Sirius: Brightest Night Time Star

Jan 2, 2020

 

Sirius is also known as the Dog Star. It lies at a distance of only 8.6 light years in the constellation Canis Major or the Big Dog. Sirius is the fifth closest star to the earth and brighter than all of them.
Credit NASA, ESA, H. Bond (STScI), and M. Barstow (University of Leicester)

 


Of the thousands of stars humans can see at night with our eyes alone, Sirius is the brightest star we can see. 

Sirius is also known as the Dog Star.  It lies at a distance of only 8.6 light years in the constellation Canis Major or the Big Dog. Sirius is the fifth closest star to the Earth and brighter than all of them. 

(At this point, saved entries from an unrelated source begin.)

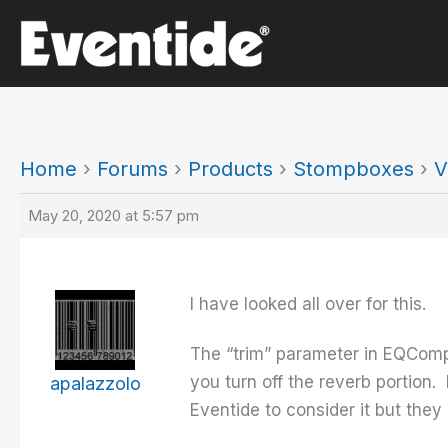
Skip
to
content
Home
›
Forums
›
Products
›
Stompboxes
›
V
May 20, 2020 at 5:57 pm
I have looked all over for this.
The “trim” parameter in EQCompr
you turn off the reverb portion.
apalazzolo
Eventide to consider it but the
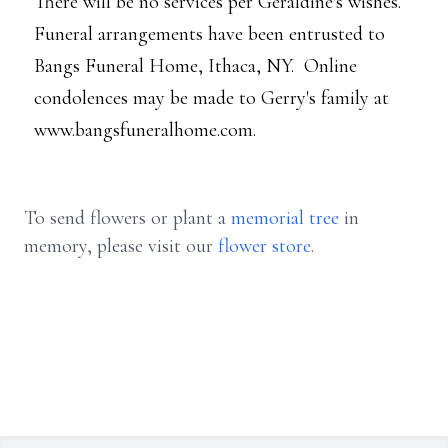
There will be no services per Geraldine's wishes.
Funeral arrangements have been entrusted to
Bangs Funeral Home, Ithaca, NY. Online
condolences may be made to Gerry's family at
www.bangsfuneralhome.com.
To send flowers or plant a
memorial tree
in
memory, please visit our
flower store
.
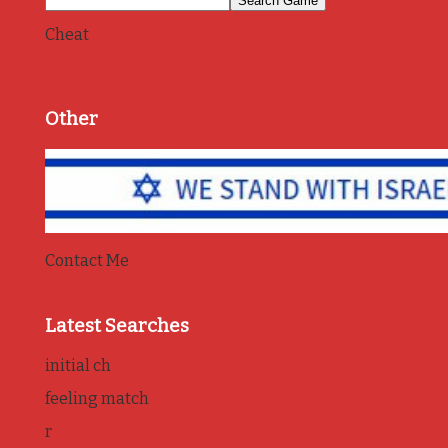
Cheat
Other
Contact Me
Latest Searches
initial ch
feeling match
r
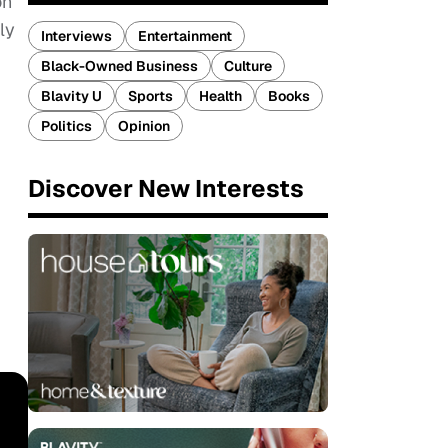
on
ly
Interviews
Entertainment
Black-Owned Business
Culture
Blavity U
Sports
Health
Books
Politics
Opinion
Discover New Interests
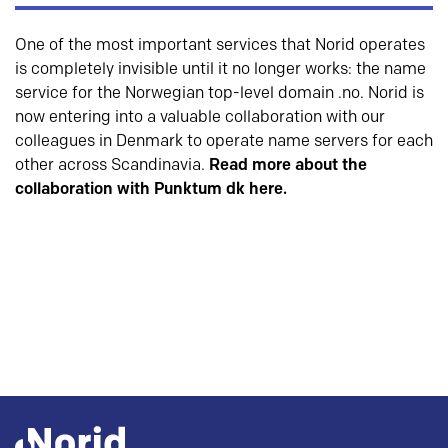
One of the most important services that Norid operates
is completely invisible until it no longer works: the name
service for the Norwegian top-level domain .no. Norid is
now entering into a valuable collaboration with our
colleagues in Denmark to operate name servers for each
other across Scandinavia.
Read more about the
collaboration with Punktum dk here.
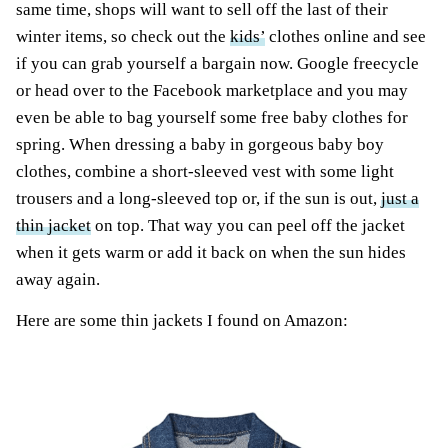
same time, shops will want to sell off the last of their
winter items, so check out the
kids’
clothes online and see
if you can grab yourself a bargain now. Google freecycle
or head over to the Facebook marketplace and you may
even be able to bag yourself some free baby clothes for
spring. When dressing a baby in gorgeous baby boy
clothes, combine a short-sleeved vest with some light
trousers and a long-sleeved top or, if the sun is out,
just a
thin jacket
on top. That way you can peel off the jacket
when it gets warm or add it back on when the sun hides
away again.
Here are some thin jackets I found on Amazon:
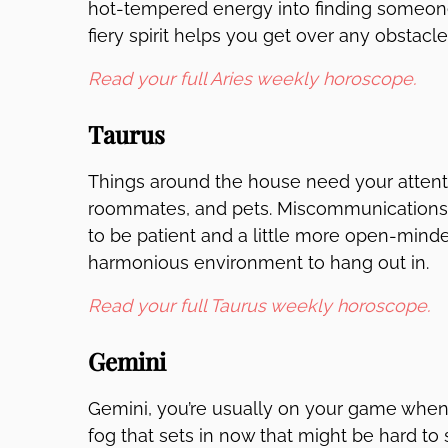
hot-tempered energy into finding someone
fiery spirit helps you get over any obstacle
Read your full Aries weekly horoscope.
Taurus
Things around the house need your attent
roommates, and pets. Miscommunications 
to be patient and a little more open-minde
harmonious environment to hang out in.
Read your full Taurus weekly horoscope.
Gemini
Gemini, you’re usually on your game when 
fog that sets in now that might be hard 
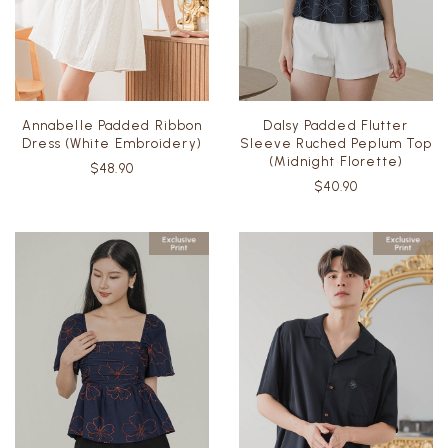
Annabelle Padded Ribbon
Dalsy Padded Flutter
Dress (White Embroidery)
Sleeve Ruched Peplum Top
(Midnight Florette)
$48.90
$40.90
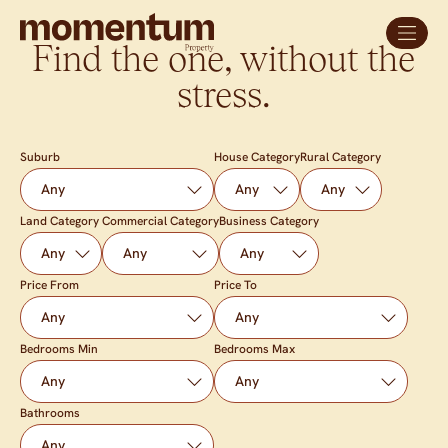
Find the one, without the
stress.
Suburb
House Category
Rural Category
Land Category
Commercial Category
Business Category
Price From
Price To
Bedrooms Min
Bedrooms Max
Bathrooms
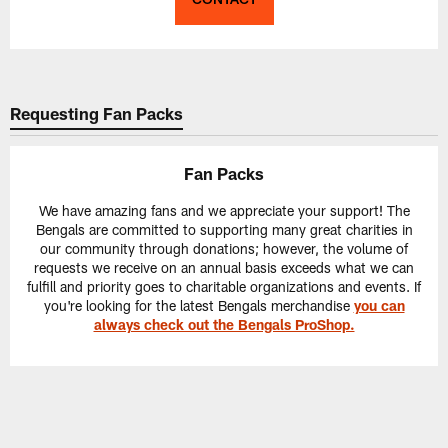
Requesting Fan Packs
Fan Packs
We have amazing fans and we appreciate your support! The
Bengals are committed to supporting many great charities in
our community through donations; however, the volume of
requests we receive on an annual basis exceeds what we can
fulfill and priority goes to charitable organizations and events. If
you're looking for the latest Bengals merchandise
you can
always check out the Bengals ProShop.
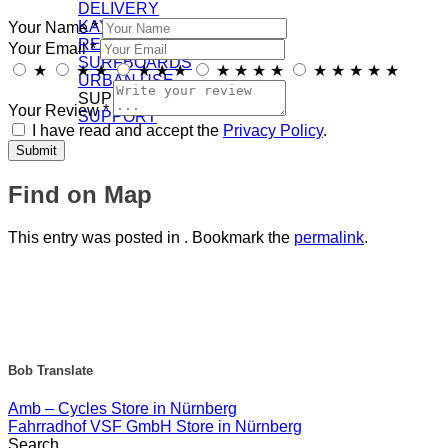
DELIVERY
KAYAKS
Your Name *
RECREATION
Your Email *
SURFBOARDS
★
★
★
★
★
★
★
★
★
★
★
★
★
★
★
URBAN USE
SUPPORT/DOWNLOADS
Your Review *
SUPPORT
I have read and accept the
Privacy Policy
.
Find on Map
This entry was posted in . Bookmark the
permalink
.
Bob Translate
Amb – Cycles
Store in Nürnberg
Fahrradhof VSF GmbH
Store in Nürnberg
Search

Sirius is bright because it is so close to the Solar System. Other stars like Canopus are brighter but appear dimmer because they are farther away. 

 

The ancient Egyptians watched the rising of Sirius which warned farmers of the annual flooding of the Nile River.  

 

To the unaided human eye Sirius appears as one star. Astronomers know it is a binary system of two stars where the brighter star is known as Sirius A while the much fainter star is Sirius B, also known as the “Pup." The two stars orbit each other in 50 years and are separated by a distance 20 times the distance of the earth and Sun.  

 

Sirius is about twice as massive as our Sun and 25 times more luminous, while the fainter Sirius B is 10,000 times less luminous and is about the size of the Earth.  The age of this binary system is estimated to be about 200 to 300 million years.   

 

Along with the stars Procyon in Canis Minor and Betelgeuse in Orion, Sirius forms what is known as the Winter Triangle. The easiest way to locate Sirius is to use the three stars in the constellation Orion’s belt as pointers. 

Sirius can be seen for the next month rising in the southeast evening skies between 8:30 and 9:00 p.m.   

 

Sirius is well known for its strong twinkling as its light passes through our atmosphere.  So go out some clear evening and enjoy the show.